- Input:
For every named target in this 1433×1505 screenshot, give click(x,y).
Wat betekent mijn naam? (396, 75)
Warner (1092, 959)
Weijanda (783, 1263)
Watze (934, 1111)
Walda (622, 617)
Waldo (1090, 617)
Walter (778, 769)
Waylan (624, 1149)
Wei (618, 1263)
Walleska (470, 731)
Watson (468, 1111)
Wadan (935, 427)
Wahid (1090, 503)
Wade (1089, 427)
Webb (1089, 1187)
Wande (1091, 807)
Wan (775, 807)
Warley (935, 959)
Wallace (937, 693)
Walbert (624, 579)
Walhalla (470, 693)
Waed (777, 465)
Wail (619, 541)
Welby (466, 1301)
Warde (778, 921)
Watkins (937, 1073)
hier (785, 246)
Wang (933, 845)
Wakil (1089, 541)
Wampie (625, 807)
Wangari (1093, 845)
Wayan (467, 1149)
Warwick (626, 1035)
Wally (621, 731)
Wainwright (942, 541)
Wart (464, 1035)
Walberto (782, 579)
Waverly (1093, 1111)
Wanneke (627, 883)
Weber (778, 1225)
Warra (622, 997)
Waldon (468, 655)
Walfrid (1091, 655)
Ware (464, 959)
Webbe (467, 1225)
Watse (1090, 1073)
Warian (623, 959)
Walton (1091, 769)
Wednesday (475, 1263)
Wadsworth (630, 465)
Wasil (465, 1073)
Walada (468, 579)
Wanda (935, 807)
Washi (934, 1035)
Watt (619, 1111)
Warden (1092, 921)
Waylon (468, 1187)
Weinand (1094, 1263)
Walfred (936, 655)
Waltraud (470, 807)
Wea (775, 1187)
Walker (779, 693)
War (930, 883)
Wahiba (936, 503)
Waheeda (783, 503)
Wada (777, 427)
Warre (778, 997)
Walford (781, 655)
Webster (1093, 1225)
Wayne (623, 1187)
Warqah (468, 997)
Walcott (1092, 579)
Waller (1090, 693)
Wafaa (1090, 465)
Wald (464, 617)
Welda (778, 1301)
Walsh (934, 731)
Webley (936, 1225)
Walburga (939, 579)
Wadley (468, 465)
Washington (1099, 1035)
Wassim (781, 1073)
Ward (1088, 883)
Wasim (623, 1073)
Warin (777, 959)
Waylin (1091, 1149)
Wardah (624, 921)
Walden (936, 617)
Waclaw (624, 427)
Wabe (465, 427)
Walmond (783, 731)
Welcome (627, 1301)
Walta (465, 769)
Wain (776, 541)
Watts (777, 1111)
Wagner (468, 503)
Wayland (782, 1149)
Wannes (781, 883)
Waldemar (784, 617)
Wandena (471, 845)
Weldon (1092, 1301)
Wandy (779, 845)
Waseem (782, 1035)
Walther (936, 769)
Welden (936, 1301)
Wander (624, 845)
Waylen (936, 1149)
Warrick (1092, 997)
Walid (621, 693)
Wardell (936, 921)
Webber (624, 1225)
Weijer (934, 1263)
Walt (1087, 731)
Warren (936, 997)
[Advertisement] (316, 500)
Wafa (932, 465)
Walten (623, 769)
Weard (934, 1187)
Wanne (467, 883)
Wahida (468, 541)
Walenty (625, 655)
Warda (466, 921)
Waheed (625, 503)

- What is being asked: Copy out the lines starting at the one containing "Waclaw (624, 427)" and ending with the last line of the entries. Include nothing else.

- Answer area:
Waclaw (624, 427)
Wabe (465, 427)
Walmond (783, 731)
Welcome (627, 1301)
Walta (465, 769)
Wain (776, 541)
Watts (777, 1111)
Wagner (468, 503)
Wayland (782, 1149)
Wannes (781, 883)
Waldemar (784, 617)
Wandena (471, 845)
Weldon (1092, 1301)
Wandy (779, 845)
Waseem (782, 1035)
Walther (936, 769)
Welden (936, 1301)
Wander (624, 845)
Waylen (936, 1149)
Warrick (1092, 997)
Walid (621, 693)
Wardell (936, 921)
Webber (624, 1225)
Weijer (934, 1263)
Walt (1087, 731)
Warren (936, 997)
[Advertisement] (316, 500)
Wafa (932, 465)
Walten (623, 769)
Weard (934, 1187)
Wanne (467, 883)
Wahida (468, 541)
Walenty (625, 655)
Warda (466, 921)
Waheed (625, 503)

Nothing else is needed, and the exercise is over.